À travers les chroniques publiées depuis 2014 au fil de l’actualité, l’auteur passe en revue les « bonnes pratiques » et indique quelques balises pour aider les professionnels à répondre aux questions qu’ils se posent dans l’exercice du journalisme au quotidien.
EXTRAIT DE Caméra cachée
Transparence et loyauté commandent les relations des journalistes avec leurs sources. La règle est de travailler à visage découvert. Dans certains cas, l’intérêt de l’information à recueillir peut justifier l’anonymat.
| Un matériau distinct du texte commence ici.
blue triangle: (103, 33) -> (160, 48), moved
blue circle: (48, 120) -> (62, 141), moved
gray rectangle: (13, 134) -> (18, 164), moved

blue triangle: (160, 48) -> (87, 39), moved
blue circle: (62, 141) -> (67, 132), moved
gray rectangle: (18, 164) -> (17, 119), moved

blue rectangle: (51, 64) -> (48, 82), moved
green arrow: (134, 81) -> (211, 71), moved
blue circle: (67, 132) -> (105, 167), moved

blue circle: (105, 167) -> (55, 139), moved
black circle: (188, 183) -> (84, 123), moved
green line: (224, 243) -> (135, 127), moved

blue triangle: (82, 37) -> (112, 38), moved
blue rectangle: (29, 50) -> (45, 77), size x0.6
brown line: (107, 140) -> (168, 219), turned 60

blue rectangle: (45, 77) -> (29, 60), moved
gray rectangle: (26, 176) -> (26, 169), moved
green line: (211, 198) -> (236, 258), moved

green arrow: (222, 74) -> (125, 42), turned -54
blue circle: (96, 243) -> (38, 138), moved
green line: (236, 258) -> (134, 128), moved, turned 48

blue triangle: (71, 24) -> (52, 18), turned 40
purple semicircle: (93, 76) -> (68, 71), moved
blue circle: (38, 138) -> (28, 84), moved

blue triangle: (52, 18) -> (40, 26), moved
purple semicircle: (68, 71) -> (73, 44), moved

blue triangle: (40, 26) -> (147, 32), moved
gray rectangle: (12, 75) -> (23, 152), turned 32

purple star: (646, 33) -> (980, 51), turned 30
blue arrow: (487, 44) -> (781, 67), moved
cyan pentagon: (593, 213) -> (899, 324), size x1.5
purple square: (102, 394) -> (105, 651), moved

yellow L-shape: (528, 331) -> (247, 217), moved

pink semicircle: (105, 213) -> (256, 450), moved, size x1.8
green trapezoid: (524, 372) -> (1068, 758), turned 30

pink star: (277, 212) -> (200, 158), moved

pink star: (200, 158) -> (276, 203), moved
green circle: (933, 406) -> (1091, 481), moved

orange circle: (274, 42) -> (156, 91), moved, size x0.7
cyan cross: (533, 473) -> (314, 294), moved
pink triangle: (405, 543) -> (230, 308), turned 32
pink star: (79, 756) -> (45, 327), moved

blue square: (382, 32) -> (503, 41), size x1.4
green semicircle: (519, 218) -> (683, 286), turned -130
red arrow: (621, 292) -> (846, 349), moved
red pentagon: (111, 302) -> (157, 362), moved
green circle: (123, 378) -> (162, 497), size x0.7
À la télévision, la nécessité d’avoir des images multiplie les occasions de travailler discrètement.
En reportage, la caméra du JRI est bien visible. Les personnes filmées doivent en être averties. Mais selon l’adage des rédactions de l’audiovisuel, il n’y a pas de sujet s’il n’y a pas d’images. Cela peut se comprendre, bien que cette affirmation posée en dogme ait deux conséquences négatives : négliger des sujets d’intérêt public difficiles à illustrer et inciter à tourner sans se faire voir, voire à utiliser des moyens déloyaux pour enregistrer des images.
La caméra cachée doit donc être l’exception. Ce n’est jamais un simple effet de style ou une facilité. D’autant que les professionnels savent qu’en prenant le temps de comprendre les réticences, de convaincre d’accepter la caméra après un premier refus, on obtient des témoignages beaucoup plus fort que des images volées.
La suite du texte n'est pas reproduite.